Eberle Roland · Ständerat · Thurgau · Fraktion der Schweizerischen Volkspartei · 2015-09-21

Wortprotokoll

Ich habe den letzten Satz des Eintretensvotums der Frau Bundesrätin noch im Ohr. Sie sagte, es sei keine Stromwende, sondern eine Energiewende. Wenn ich diese Aussage jetzt konsequent anwende, stelle ich fest, dass in dieser Gesetzgebung eigentlich nur die Effizienzziele in Bezug auf Strom in entsprechender Gigawattleistung quantifiziert sind. Ich verstehe das schon, aber wir schreiben ja keine Strategie, sondern ein Energiegesetz. Und ich denke, in ein Gesetz gehören keine solchen Zahlen - das ist meine persönliche Meinung -, denn es könnte rein grundsätzlich auf beiden Seiten falsch sein: Wir könnten das Ziel allenfalls nicht erreichen und würden dann eine Flut von Vorstössen auslösen, die fordern, dass jetzt diese Richtwerte erreicht werden müssten. Die Produktion könnte auch überschiessen, man könnte maliziös sagen, dass wir uns ja dann zurücklehnen könnten. Das ist ja nicht die Idee. Die Idee ist, dass wir eine möglichst konsistente Gesetzgebung machen, ein Gesetz, das auch den Namen eines Gesetzes verdient und nicht den Namen eines Wunschkonzerts. Die Frage nämlich, was geschieht, wenn diese Ziele nicht erreicht werden, wurde uns nicht beantwortet, oder es wurde uns gesagt, sie seien nur deklaratorisch. Aber ein Gesetz, welches so etwas nur deklariert, ist nach meinem Dafürhalten kein Gesetz, wie ich es mir vorstelle.

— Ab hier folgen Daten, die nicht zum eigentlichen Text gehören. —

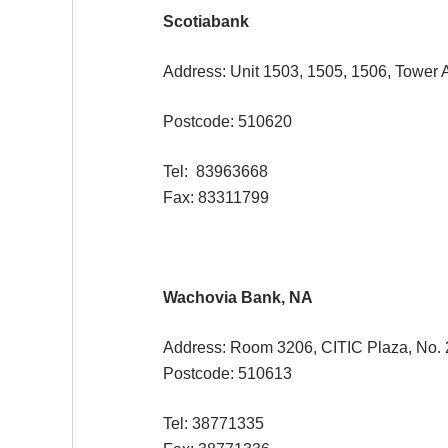
Scotiabank
Address: Unit 1503, 1505, 1506, Tower A
Postcode: 510620
Tel: 83963668
Fax: 83311799
Wachovia Bank, NA
Address: Room 3206, CITIC Plaza, No. 
Postcode: 510613
Tel: 38771335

Ich finde es eigentlich in diesem Zusammenhang schwierig, Richtwerte vorzulegen, denn entweder meinen wir es ernst mit der Sunset-Klausel, dass wir sechs Jahre nach Inkrafttreten dieses Gesetzes diese Fördermassnahmen abschliessen, und dann kollidiert das möglicherweise mit einem Richtungsziel. Oder wir lassen uns eine Hintertür offen und sagen: "Jetzt können wir diese KEV nicht aufgeben, weil irgendwelche Richtwerte nicht erreicht sind." Das ist meine Unsicherheit oder auch mein Misstrauen. Deshalb bin ich der Meinung, man sollte hier effektiv auf die Festlegung von irgendwelchen Zahlen verzichten.

Ich bitte Sie, die Minderheit II zu unterstützen. Falls diese scheitert, ist es selbstredend, dass ich der Mehrheit folgen würde. [PAGE 933]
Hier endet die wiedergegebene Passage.